*** Opening of RECORDS FOR THE EXERCISE ***
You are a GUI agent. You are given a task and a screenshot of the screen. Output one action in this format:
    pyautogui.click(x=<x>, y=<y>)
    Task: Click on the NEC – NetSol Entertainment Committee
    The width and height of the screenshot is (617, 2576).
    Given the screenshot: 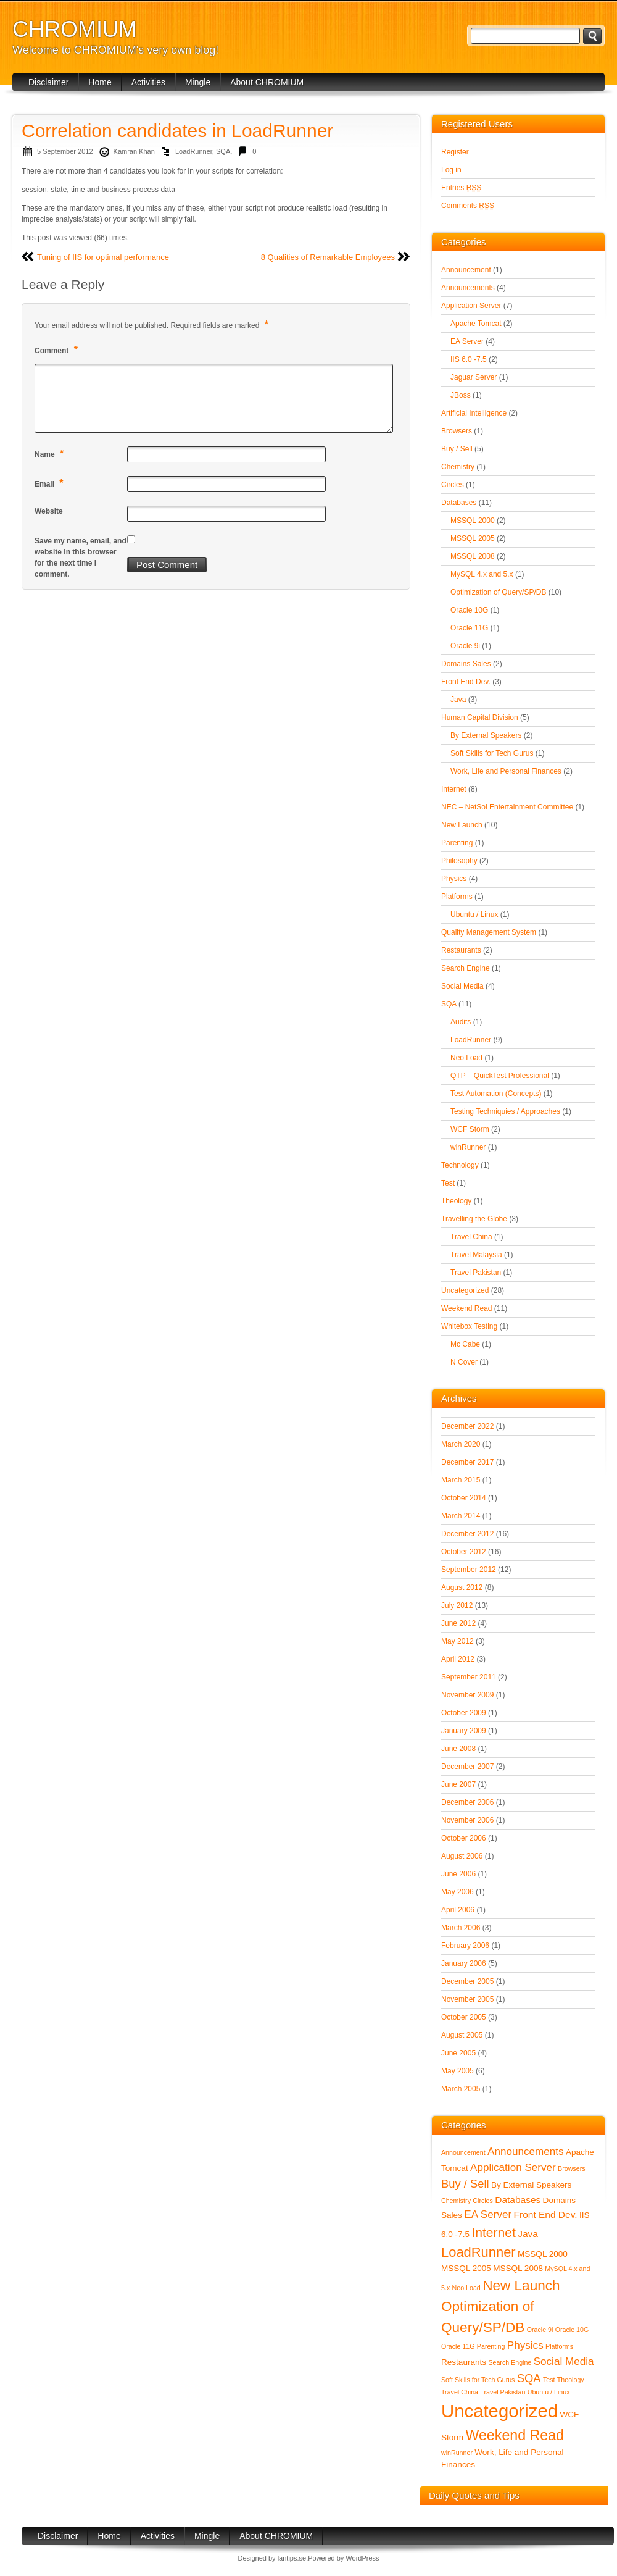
*** Close of RECORDS FOR THE EXERCISE ***
EXERCISE DESCRIPTION:
Every record must be returned exactly. Leave its pictures out.

SOLUTION BELOW:
You are a GUI agent. You are given a task and a screenshot of the screen. Output one action in this format:
    pyautogui.click(x=<x>, y=<y>)
    Task: Click on the NEC – NetSol Entertainment Committee
    The width and height of the screenshot is (617, 2576).
    Given the screenshot: 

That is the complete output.